I'm not one to throw pity parties however, I am human...
Therefore, I do need to vent every once in a while.
This might sound very cliche` but I feel as if I am always the odd one out, and not in a good unique way.
Even surrounded in a crowd of familiar faces, I feel detached.
I feel nearly invisible.
Yet I'm clearly solid and made of flesh.
I feel close to isolated.
Yet I'm obviously not alone on this Earth.
I feel ugly.
Yet I have a belief that every one has beauty.
I sometimes dread waking up, because I know that when I do it will lead to another day of emptiness.
Don't get me wrong, I am happy and I appreciate life, I just always feel like there is something missing...
Regardless of what others say, I feel like no one understands.
I feel like I am a throw away kid sometimes...
I feel like the sooner I leave this place the better.
I feel like a locked door whose key lies on the inside.
I don't want to be recycled, but I feel as though it would be easy for others to throw me in the bin...
I feel like I need to escape.
I feel that though this may not be the place for me, there is a place for me... and maybe these people can't fully understand me, but somewhere there is someone who does...
My soul needs to travel and explore.
I am an outsider.
But with all that said it seems to be that...
"In order to be irreplaceable one must always be different."
-Coco Chanel
And no one person is just like another.
...
wow.
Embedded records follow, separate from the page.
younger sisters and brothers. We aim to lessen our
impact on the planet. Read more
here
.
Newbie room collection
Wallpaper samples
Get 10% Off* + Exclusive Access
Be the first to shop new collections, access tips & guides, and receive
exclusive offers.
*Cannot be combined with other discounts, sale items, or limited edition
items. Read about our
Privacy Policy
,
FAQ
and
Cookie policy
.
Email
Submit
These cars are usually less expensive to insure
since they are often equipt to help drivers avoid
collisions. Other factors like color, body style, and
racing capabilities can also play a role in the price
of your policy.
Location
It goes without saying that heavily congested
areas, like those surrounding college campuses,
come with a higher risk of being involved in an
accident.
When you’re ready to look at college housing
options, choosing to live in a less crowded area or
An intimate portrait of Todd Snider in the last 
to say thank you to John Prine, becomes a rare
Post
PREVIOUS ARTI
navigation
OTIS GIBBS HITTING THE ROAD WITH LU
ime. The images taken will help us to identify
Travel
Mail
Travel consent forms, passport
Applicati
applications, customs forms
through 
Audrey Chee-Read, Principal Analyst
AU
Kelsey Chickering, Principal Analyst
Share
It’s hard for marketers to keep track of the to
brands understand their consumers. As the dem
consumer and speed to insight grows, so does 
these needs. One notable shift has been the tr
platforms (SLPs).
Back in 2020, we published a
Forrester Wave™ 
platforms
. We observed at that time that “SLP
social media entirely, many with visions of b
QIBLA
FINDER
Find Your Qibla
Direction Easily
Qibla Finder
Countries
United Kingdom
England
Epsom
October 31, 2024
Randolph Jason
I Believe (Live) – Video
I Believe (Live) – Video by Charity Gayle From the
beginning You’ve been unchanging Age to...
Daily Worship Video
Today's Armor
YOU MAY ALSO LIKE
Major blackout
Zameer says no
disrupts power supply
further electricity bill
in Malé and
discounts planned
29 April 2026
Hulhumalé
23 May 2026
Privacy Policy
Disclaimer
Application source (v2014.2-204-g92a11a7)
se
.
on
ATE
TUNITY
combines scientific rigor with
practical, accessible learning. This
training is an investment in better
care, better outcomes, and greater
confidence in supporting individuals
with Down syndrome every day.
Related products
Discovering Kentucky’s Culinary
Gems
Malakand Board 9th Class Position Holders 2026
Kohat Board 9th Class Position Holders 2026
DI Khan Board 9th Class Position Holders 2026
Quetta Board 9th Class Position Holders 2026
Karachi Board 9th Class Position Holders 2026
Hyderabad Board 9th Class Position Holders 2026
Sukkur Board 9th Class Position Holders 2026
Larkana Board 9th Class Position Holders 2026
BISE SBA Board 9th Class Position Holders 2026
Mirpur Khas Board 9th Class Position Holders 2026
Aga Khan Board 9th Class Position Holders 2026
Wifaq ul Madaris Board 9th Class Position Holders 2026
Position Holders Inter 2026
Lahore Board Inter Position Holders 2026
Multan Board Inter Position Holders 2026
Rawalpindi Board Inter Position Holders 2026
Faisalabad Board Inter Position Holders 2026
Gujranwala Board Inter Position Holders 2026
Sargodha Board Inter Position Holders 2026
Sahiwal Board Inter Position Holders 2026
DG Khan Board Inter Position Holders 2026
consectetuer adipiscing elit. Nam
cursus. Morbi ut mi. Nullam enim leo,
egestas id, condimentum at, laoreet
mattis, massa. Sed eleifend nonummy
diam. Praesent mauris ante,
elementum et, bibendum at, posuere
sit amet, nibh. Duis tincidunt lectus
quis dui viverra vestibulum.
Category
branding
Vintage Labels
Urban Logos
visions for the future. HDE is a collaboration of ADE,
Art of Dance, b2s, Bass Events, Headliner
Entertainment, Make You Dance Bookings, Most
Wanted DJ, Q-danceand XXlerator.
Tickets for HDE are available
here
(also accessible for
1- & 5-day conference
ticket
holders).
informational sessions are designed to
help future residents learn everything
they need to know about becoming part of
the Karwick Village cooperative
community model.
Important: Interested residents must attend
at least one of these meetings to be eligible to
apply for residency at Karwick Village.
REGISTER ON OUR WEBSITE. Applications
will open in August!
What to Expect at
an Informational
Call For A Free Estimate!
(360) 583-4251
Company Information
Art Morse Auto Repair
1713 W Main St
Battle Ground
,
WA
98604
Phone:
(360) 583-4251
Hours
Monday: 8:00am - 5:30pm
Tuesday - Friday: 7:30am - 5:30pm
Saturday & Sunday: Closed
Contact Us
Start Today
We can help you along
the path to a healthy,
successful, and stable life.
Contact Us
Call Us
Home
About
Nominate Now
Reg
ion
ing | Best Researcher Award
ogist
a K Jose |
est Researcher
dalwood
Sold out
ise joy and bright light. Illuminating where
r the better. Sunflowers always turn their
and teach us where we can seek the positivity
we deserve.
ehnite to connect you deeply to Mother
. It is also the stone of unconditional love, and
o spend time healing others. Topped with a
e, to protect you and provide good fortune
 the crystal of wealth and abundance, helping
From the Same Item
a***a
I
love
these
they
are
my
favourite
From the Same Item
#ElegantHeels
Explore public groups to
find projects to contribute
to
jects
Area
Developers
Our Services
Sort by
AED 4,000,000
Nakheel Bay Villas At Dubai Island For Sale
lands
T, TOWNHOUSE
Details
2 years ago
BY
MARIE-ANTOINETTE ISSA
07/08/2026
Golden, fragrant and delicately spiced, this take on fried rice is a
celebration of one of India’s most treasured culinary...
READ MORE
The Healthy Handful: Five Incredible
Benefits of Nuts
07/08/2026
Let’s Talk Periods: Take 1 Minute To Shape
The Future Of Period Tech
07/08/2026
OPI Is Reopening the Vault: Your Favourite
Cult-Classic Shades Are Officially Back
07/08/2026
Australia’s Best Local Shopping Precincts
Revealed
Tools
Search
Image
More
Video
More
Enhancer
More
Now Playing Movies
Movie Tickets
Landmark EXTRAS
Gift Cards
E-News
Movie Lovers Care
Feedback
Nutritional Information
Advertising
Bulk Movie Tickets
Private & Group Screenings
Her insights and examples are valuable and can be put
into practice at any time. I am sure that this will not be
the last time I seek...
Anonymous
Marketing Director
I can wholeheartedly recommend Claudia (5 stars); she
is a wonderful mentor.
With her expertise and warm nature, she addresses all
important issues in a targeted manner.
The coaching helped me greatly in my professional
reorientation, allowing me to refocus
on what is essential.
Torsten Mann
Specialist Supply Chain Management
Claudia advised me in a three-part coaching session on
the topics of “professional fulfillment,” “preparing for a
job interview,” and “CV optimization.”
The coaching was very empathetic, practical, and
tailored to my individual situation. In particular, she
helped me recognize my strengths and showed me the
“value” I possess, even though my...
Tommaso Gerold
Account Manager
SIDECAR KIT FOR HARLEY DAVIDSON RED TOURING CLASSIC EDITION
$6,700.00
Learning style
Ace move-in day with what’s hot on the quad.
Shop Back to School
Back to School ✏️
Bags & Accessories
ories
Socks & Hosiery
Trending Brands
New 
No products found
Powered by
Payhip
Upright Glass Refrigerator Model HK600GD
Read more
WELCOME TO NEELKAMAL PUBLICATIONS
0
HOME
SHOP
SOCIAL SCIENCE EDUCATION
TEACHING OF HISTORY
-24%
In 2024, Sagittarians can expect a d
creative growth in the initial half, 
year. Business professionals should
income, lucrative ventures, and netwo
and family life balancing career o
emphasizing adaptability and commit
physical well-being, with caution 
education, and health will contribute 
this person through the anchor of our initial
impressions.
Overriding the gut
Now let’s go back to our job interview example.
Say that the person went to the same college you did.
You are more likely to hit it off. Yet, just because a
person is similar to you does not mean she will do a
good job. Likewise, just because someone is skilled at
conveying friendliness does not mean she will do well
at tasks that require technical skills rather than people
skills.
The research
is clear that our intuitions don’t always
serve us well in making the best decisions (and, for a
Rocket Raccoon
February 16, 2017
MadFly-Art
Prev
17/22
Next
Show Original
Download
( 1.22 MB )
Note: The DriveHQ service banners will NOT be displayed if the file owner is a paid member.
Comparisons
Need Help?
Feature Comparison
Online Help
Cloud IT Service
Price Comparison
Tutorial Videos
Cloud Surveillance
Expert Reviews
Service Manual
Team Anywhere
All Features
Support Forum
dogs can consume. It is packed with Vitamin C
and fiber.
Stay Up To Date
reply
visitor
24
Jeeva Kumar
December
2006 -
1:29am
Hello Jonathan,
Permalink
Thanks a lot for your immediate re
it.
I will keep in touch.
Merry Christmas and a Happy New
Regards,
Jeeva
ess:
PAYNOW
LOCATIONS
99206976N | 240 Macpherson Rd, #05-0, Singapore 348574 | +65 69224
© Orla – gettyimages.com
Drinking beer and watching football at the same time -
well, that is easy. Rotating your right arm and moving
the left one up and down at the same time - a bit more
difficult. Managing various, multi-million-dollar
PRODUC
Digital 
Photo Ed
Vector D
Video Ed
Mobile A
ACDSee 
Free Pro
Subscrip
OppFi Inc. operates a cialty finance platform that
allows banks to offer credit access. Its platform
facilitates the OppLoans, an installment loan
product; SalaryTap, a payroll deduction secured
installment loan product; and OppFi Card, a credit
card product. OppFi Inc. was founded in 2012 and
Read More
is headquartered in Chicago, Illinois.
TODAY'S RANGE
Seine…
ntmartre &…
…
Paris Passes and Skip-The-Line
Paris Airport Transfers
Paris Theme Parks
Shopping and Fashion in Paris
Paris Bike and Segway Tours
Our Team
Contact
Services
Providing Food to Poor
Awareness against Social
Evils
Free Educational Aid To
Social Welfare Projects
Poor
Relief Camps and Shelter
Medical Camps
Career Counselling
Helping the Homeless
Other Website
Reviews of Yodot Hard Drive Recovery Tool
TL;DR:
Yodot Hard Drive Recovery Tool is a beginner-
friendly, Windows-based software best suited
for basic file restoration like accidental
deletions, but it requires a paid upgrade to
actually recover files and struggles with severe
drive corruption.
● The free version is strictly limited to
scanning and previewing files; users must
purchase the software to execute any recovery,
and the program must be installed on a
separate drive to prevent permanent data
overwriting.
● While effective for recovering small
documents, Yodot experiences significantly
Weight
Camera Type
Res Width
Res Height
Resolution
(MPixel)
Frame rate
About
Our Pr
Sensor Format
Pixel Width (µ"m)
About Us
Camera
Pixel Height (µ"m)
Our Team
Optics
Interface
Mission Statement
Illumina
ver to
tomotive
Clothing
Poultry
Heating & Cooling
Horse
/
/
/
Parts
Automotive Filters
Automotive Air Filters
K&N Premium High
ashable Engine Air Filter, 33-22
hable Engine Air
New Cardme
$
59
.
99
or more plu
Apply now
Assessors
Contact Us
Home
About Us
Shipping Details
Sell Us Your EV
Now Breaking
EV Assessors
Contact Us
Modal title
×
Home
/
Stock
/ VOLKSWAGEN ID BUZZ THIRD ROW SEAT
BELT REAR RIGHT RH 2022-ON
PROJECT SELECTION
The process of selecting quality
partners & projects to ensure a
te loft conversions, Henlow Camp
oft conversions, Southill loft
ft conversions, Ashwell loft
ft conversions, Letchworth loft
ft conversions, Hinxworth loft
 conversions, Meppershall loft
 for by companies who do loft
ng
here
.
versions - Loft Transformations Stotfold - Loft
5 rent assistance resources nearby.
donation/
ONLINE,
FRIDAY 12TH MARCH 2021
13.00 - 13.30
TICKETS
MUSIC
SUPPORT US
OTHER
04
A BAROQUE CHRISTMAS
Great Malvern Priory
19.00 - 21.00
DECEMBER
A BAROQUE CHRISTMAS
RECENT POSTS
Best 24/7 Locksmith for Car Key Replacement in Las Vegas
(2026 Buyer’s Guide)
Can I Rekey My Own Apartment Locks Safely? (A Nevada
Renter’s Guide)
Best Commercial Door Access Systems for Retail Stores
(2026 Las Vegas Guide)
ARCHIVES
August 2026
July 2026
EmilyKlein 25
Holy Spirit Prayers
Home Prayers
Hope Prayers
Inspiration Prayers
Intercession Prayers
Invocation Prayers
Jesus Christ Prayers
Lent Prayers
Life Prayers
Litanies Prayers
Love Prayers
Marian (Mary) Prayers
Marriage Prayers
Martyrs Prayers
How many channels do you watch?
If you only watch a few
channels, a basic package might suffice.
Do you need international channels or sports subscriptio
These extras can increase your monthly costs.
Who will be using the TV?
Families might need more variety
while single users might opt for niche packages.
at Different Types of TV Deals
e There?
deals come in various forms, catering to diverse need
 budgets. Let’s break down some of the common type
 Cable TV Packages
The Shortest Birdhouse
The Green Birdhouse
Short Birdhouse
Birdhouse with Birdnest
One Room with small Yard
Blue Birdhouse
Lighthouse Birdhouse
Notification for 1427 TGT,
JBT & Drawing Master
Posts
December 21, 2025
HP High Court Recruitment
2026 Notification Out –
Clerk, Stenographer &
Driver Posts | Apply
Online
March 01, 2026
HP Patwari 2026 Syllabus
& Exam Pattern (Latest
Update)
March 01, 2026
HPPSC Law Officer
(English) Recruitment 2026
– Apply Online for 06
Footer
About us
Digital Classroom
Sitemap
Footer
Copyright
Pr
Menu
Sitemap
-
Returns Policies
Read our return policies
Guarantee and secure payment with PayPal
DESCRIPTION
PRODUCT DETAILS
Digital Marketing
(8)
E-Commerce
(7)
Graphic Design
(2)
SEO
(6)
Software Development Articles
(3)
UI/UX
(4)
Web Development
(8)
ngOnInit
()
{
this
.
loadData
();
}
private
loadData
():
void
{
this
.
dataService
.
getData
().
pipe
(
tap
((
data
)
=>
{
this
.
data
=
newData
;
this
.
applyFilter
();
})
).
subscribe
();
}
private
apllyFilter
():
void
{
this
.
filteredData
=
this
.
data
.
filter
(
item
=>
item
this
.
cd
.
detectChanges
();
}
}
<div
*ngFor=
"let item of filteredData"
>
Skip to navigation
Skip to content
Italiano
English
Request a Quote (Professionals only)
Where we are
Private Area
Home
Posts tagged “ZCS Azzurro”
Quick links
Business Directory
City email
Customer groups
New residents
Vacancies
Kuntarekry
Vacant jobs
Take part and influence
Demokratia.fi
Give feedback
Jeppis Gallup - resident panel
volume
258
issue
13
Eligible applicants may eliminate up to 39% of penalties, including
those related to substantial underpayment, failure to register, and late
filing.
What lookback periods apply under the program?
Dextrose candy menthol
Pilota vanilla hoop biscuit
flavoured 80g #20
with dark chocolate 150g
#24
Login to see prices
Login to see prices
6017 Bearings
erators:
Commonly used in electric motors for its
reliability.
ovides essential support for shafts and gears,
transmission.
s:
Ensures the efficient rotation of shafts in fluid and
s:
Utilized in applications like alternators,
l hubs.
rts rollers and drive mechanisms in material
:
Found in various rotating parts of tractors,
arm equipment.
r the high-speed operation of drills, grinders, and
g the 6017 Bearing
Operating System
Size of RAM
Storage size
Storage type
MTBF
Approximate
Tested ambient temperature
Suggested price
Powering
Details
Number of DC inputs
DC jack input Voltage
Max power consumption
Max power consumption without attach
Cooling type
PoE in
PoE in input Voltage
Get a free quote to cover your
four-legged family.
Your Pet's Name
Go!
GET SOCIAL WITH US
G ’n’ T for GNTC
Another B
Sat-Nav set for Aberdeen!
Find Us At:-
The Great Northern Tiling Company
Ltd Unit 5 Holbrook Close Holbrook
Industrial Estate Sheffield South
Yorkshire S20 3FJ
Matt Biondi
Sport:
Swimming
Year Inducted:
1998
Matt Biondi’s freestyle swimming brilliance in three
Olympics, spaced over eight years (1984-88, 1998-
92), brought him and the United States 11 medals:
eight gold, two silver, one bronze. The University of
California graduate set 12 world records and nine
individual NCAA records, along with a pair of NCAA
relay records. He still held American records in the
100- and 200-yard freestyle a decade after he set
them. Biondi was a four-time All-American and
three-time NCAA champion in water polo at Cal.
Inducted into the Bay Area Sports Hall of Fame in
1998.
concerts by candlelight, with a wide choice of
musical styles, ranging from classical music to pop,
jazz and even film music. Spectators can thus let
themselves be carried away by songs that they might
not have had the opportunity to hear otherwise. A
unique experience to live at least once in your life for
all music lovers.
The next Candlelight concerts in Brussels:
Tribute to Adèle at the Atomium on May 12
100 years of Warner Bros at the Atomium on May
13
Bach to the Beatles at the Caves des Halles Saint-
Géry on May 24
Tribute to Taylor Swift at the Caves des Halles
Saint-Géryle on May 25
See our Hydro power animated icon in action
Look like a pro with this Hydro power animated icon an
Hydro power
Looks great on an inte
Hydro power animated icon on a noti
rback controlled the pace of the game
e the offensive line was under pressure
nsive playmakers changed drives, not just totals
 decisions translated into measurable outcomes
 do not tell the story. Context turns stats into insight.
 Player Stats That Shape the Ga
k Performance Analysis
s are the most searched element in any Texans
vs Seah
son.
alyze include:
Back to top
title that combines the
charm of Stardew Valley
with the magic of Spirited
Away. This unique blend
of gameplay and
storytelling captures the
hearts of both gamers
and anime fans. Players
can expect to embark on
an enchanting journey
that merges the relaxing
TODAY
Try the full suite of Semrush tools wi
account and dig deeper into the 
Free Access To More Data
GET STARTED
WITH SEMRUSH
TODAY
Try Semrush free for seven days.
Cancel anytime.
Everything that I've been feeling has just been put into the most beautiful words. Written by my friend Samii. Thanks.
ReplyDeleteThank you Marci. :)
Deletemy best friend. After several facebook attemps, I remember you are detoxing from facebook. :|
ReplyDeleteI love you so much.
Never ever should someone feel like this.
Skype so so so soon. We need to chat.
JUST REMEMBER IF YOU NEED TO GET AWAY I AM ALWAY ALWAYS HERE,you're beautiful and worthy. Remember that.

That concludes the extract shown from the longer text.